That is to say, it had early, if limited, success at the sorts of thing typically done be highly trained adults, but stumbled badly on things done very well indeed by dogs and young children. I believe that the late Doug Marr was the first one to really focus on this seeming paradox in a book he wrote on visual perception back, well, I forget just when, late 70s to mid-80s I think.
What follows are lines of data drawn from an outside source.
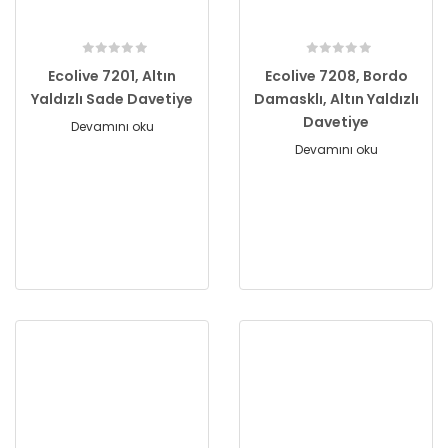
Ecolive 7201, Altın
Ecolive 7208, Bordo
Yaldızlı Sade Davetiye
Damasklı, Altın Yaldızlı
Davetiye
Devamını oku
Devamını oku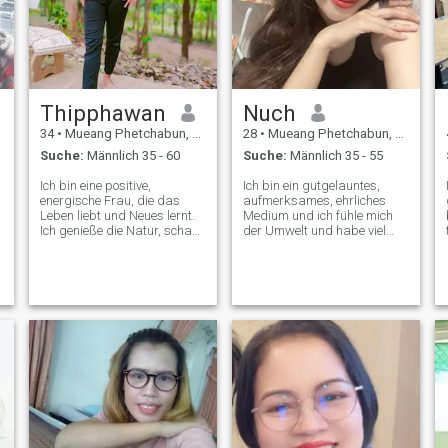
Thipphawan
Nuch
34
•
Mueang Phetchabun, Phetchabun, Thailand
28
•
Mueang Phetchabun, Phetchabun, Thailand
Suche:
Männlich 35 - 60
Suche:
Männlich 35 - 55
Ich bin eine positive,
Ich bin ein gutgelauntes,
energische Frau, die das
aufmerksames, ehrliches
Leben liebt und Neues lernt.
Medium und ich fühle mich
Ich genieße die Natur, schaue
der Umwelt und habe viel
Filme an und verbringe Zeit
Gesellschaft, aber ich werde
mit meinen Lieben. Ich suche
mich nur manchmal mit
einen ernsthaften Partner,
Leuten treffen. Ich bin
der gemeinsam eine Zukunft
einfach, singe, liebe Musik,
aufbauen möchte. Ich möchte
koche, außer Süßigkeiten zu
keine kurzfristige Beziehung
machen. ^^ lache gerne wie
haben. Ich respektiere mich
ein Witz. Ich bin Single und
immer. Und meinem Partner.
habe einen 5-jährigen Sohn.
Ich habe Geduld, jedes
Problem zu bekämpfen. Es
ist so vorsichtig gewachsen
wie die Hälfte der Bücher, die
ich gelesen habe, und wartet
nur darauf, dass jemand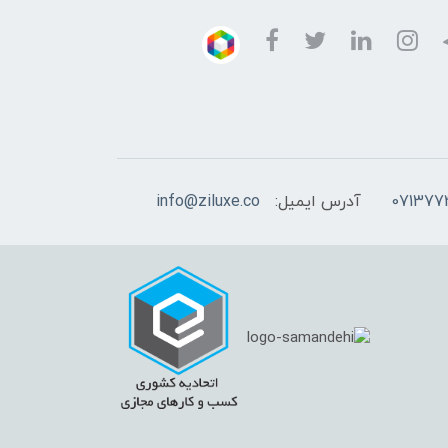
آدرس ایمیل:
info@ziluxe.co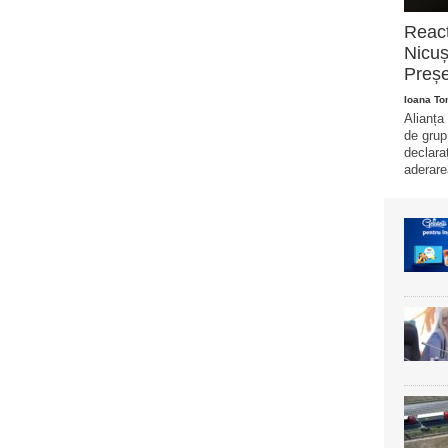
Reacț
Nicuș
Preșe
Ioana T
Alianța
de grup
declara
aderare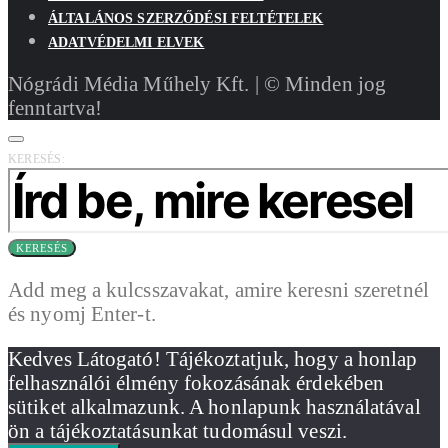
ÁLTALÁNOS SZERZŐDÉSI FELTÉTELEK
ADATVÉDELMI ELVEK
Nógrádi Média Műhely Kft. | © Minden jog
fenntartva!
KERESÉS:
KERESÉS
Add meg a kulcsszavakat, amire keresni szeretnél
és nyomj Enter-t.
Kedves Látogató! Tájékoztatjuk, hogy a honlap
felhasználói élmény fokozásának érdekében
sütiket alkalmazunk. A honlapunk használatával
ön a tájékoztatásunkat tudomásul veszi.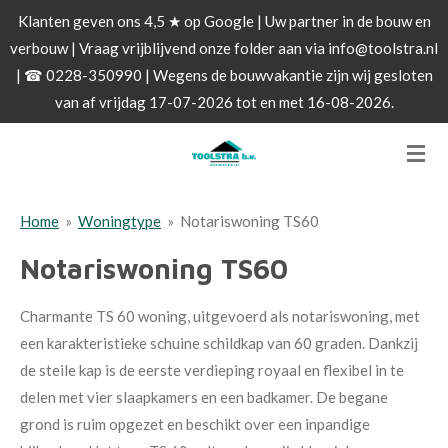
Klanten geven ons 4,5 ★ op Google | Uw partner in de bouw en
Ga
verbouw | Vraag vrijblijvend onze folder aan via info@toolstra.nl
direct
| ☎ 0228-350990 | Wegens de bouwvakantie zijn wij gesloten
naar
van af vrijdag 17-07-2026 tot en met 16-08-2026.
de
hoofdinhoud
Home
»
Woningtype
»
Notariswoning TS60
Notariswoning TS60
Charmante TS 60 woning, uitgevoerd als notariswoning, met
een karakteristieke schuine schildkap van 60 graden. Dankzij
de steile kap is de eerste verdieping royaal en flexibel in te
delen met vier slaapkamers en een badkamer. De begane
grond is ruim opgezet en beschikt over een inpandige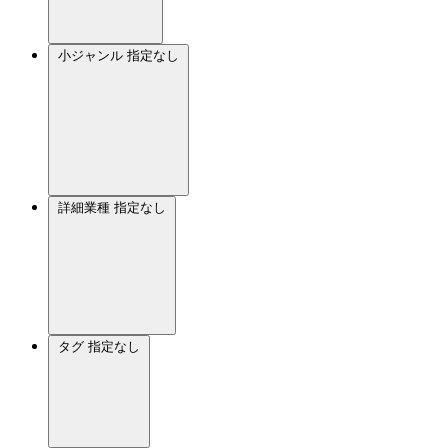
小ジャンル
指定なし
詳細業種
指定なし
タグ
指定なし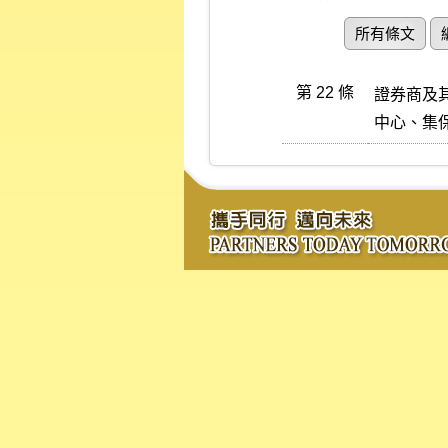
所有條文
第 22 條
證券商及
中心、集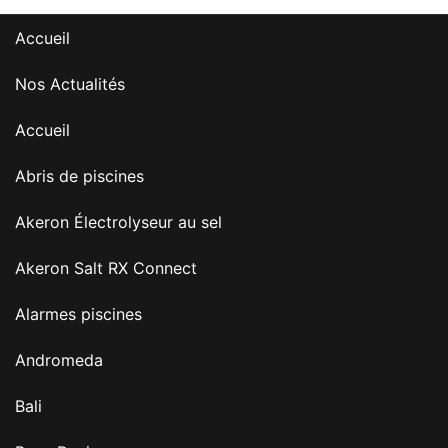
Accueil
Nos Actualités
Accueil
Abris de piscines
Akeron Électrolyseur au sel
Akeron Salt RX Connect
Alarmes piscines
Andromeda
Bali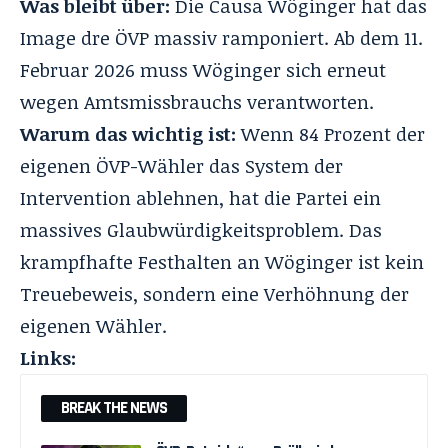
Was bleibt über:
Die Causa Wöginger hat das
Image dre ÖVP massiv ramponiert. Ab dem 11.
Februar 2026 muss Wöginger sich erneut
wegen Amtsmissbrauchs verantworten.
Warum das wichtig ist:
Wenn 84 Prozent der
eigenen ÖVP-Wähler das System der
Intervention ablehnen, hat die Partei ein
massives Glaubwürdigkeitsproblem. Das
krampfhafte Festhalten an Wöginger ist kein
Treuebeweis, sondern eine Verhöhnung der
eigenen Wähler.
Links:
BREAK THE NEWS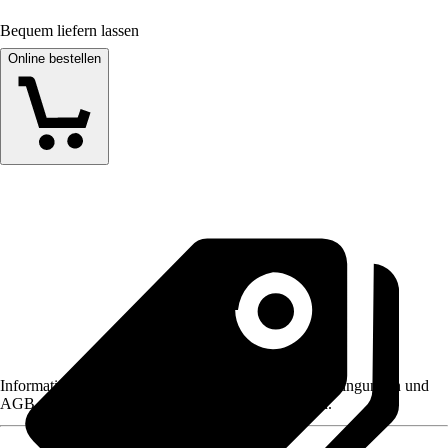
Bequem liefern lassen
Online bestellen
Informationen des Verkäufers, wie z. B. Rückgabebedingungen und
AGB, finden Sie bei Klick auf den Verkäufernamen.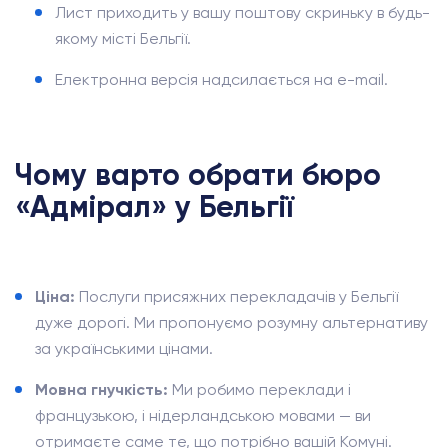
Лист приходить у вашу поштову скриньку в будь-
якому місті Бельгії.
Електронна версія надсилається на e-mail.
Чому варто обрати бюро
«Адмірал» у Бельгії
Ціна:
Послуги присяжних перекладачів у Бельгії
дуже дорогі. Ми пропонуємо розумну альтернативу
за українськими цінами.
Мовна гнучкість:
Ми робимо переклади і
французькою, і нідерландською мовами — ви
отримаєте саме те, що потрібно вашій Комуні.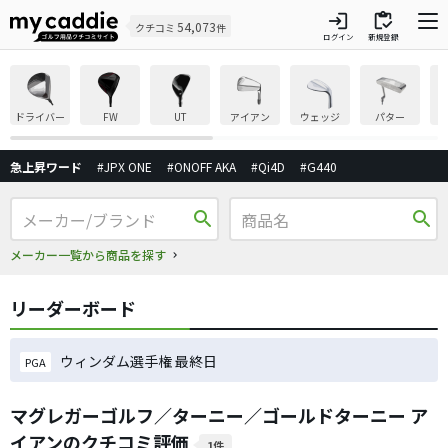
login
inventory
54,073
クチコミ
件
ログイン
新規登録
ドライバー
FW
UT
アイアン
ウェッジ
パター
急上昇ワード
#JPX ONE
#ONOFF AKA
#Qi4D
#G440
search
search
メーカー一覧から商品を探す
リーダーボード
ウィンダム選手権 最終日
PGA
マグレガーゴルフ／ターニー／ゴールドターニー ア
イアンのクチコミ評価
1件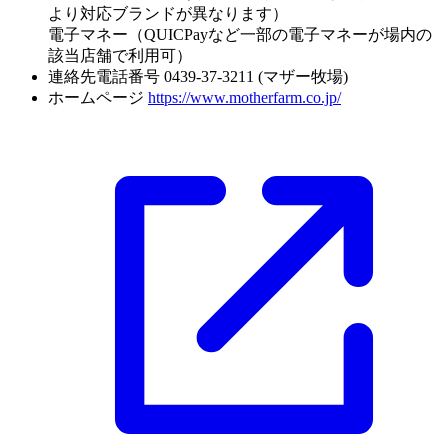
より対応ブランドが異なります）
電子マネー（QUICPayなど一部の電子マネーが場内の
該当店舗で利用可）
連絡先電話番号
0439-37-3211 (マザー牧場)
ホームページ
https://www.motherfarm.co.jp/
What's got AI snarled is the brute stuff of the physical world, the stuff that's available to the senses without aid of microscopes and sophisticated measuring devices, and so forth. But the thing is, when you track it all down, our abstract knowledge is ultimately built on our experience of the sensory world. We use that world and our experience of moving around in it as the source of metaphors for conceptualizing the abstract stuff. Which is what Lakoff and Johnson began arguing in Metaphors We Live By (1981). I should note for the record that, while I grant them their insight, I don't see that they've really be able to cash it out in a conceptually deep way. They've got a pile of often fascinating examples chasing after a deeper but as yet unwritten theory.

bill benzon said...

Hmm... Do you know the work that Edmund Leach (and Mary Douglas) did on taboo back in the day? It's very akin to your uncanny valley thing. Things that don't fit the category system, that are neither fish nor fowl, are taboo. I use that notion in an analysis of the hunts in Sir Gawain in a paper on the semiotics of . . . guess what? Ontology. In fact, the way we conceptualize ontological issues is a recurring interest of mine.

Which may account for some of my interest in OOO. It's not that I'm trying to analyze how you folks are thinking, that I'm trying to go 'meta' on your discourse. Not at all. I'm more interested in seeing where I can click with the flow. 'Cause you're flowing in waters I've been exploring from a different angle.